Gupta finds much relevance for the play now with the leading up to and event of Britain leaving the European Union.
“A Polish guy was killed recently, apparently because he was overheard speaking in his native language,” she says.
There’s a contrast in the hate-fuelled culture that emerged during the Brexit debate, and its usefulness in capturing people’s attention and getting them talking about issues that matter.
“The terrible thing about being in theatre is that you never switch off,” says Gupta. “You’re constantly analysing and seeing great characters and dialogue. It’s a terrible paradox of your own, personal political feelings and appreciation of events theatrically.”

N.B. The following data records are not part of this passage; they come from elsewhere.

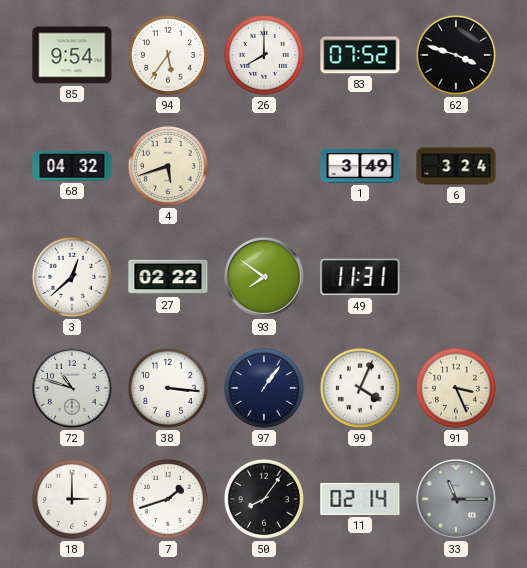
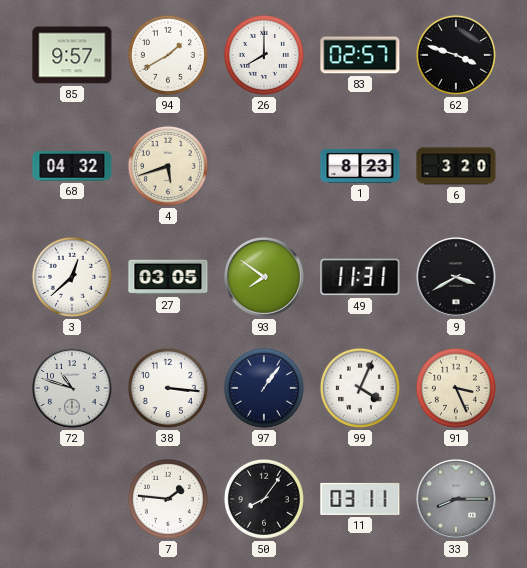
85: 9:54 -> 9:57
94: 5:36 -> 1:40
83: 07:52 -> 02:57
1: 3:49 -> 8:23
6: 3:24 -> 3:20
27: 02:22 -> 03:05
9: none -> 3:40
18: 3:00 -> none
7: 1:42 -> 1:46
11: 02:14 -> 03:11
33: 11:15 -> 8:15
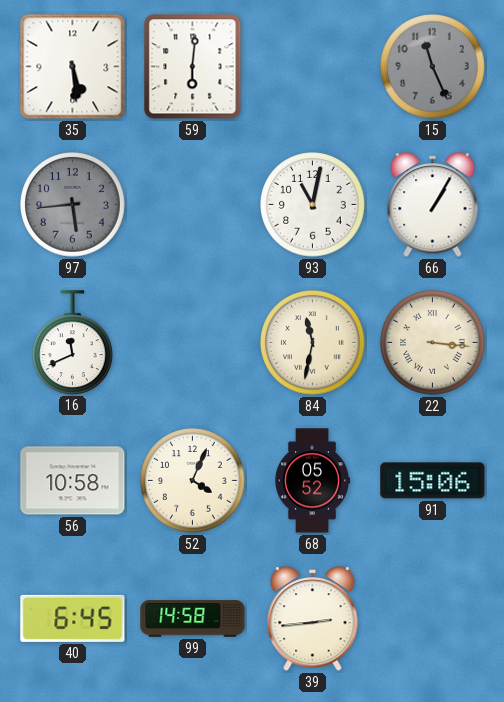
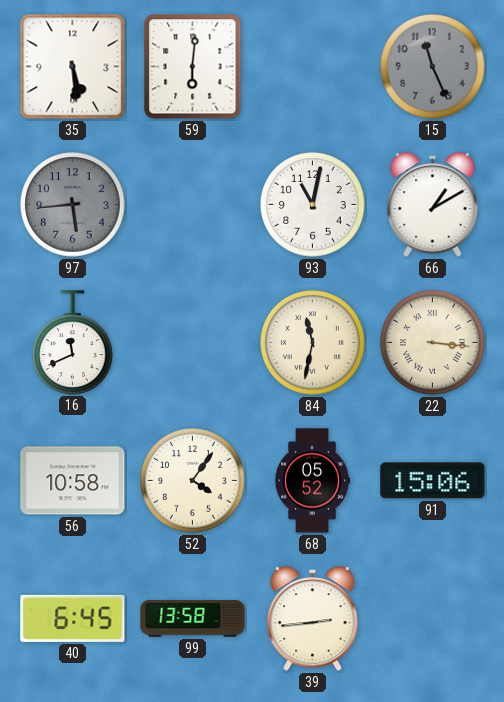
66: 1:05 -> 1:10
52: 4:04 -> 4:06
99: 14:58 -> 13:58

The two characters in the play, Sophie and Abiodun are vastly different, yet manage to find a connection that transcends the wall separating the men and women’s loos in the ironically named, Club Paradise. Sophie is a supreme optimist that doesn’t view her position as exploitation but rather, a joy and a blessing. In contrast, Abiodun sees the entire situation as a form of slavery. They are treated differently by those around them, especially the club manager who flirts with a flatters Sophie but abashes Abiodun, whittling him down, and using his race as a way to drum up business. It’s perhaps an easy preconception to see Sophie as deluded, rather than buoyant.
“Naturally, she is not a negative person but is aware of her situation and the way to deal with it is to smile and be upbeat. She is definitely not deluded. She knows what’s going on and understands it. This is a stepping stone for her,” says Gupta.
So a bridge to better things? “Yes, whereas Abiodun is totally pissed off and just wants to get out of there.”
It’s exciting to hear characters described so colourfully and eloquently and it feels as though there is simply no effort involved when it comes to falling in love with Sophie, Abiodun and their story. The rich diversity of Stratford’s Theatre Royal couldn’t have been a bigger embrace for the play. The staging is one we are seeing increasingly, where the barrier between audience and drama is broken down. What sort of reaction has Counting Stars received?
“In basic terms and in Edinburgh last year, we had people laughing, crying and retching,” says Gupta. “At the beginning, one of the characters has a job interview and gives his name to the audience. In any other theatre, there would be silence, but in Stratford on the first night, there was a call back and people started to sing his name back to him. This was so beautiful and I have never seen that before. There was a real sense of engaging with him.”
If anything were to disturb those holding the power over the little people, an electric moment like this could be it. Sometimes it’s a collective having someone’s back and in other instances, one individual causing a revolution. Gupta’s writing remains consistently political and it is clear from both this and speaking to her that she is passionate about the need for change.
“Muhammad Bouazizi from Tunisia – this guy set himself on fire and in turn the whole region. One small man’s act created – sparked it. That’s power. That’s change,” she says.
It looks likely we’ll be expecting more of the same from the writer’s future projects. Is Counting Stars her most provocative to date? It depends who you ask. The audience’s reaction speaks volumes about the very real characters they are practically on stage with. Pieces like this are forcing us to acknowledge the so-called little people and illustrating that we’ve a scary amount of power. Let’s never underestimate our ability to spark change if we really want it.
Counting Stars is playing at the Theatre Royal Stratford East until September 17.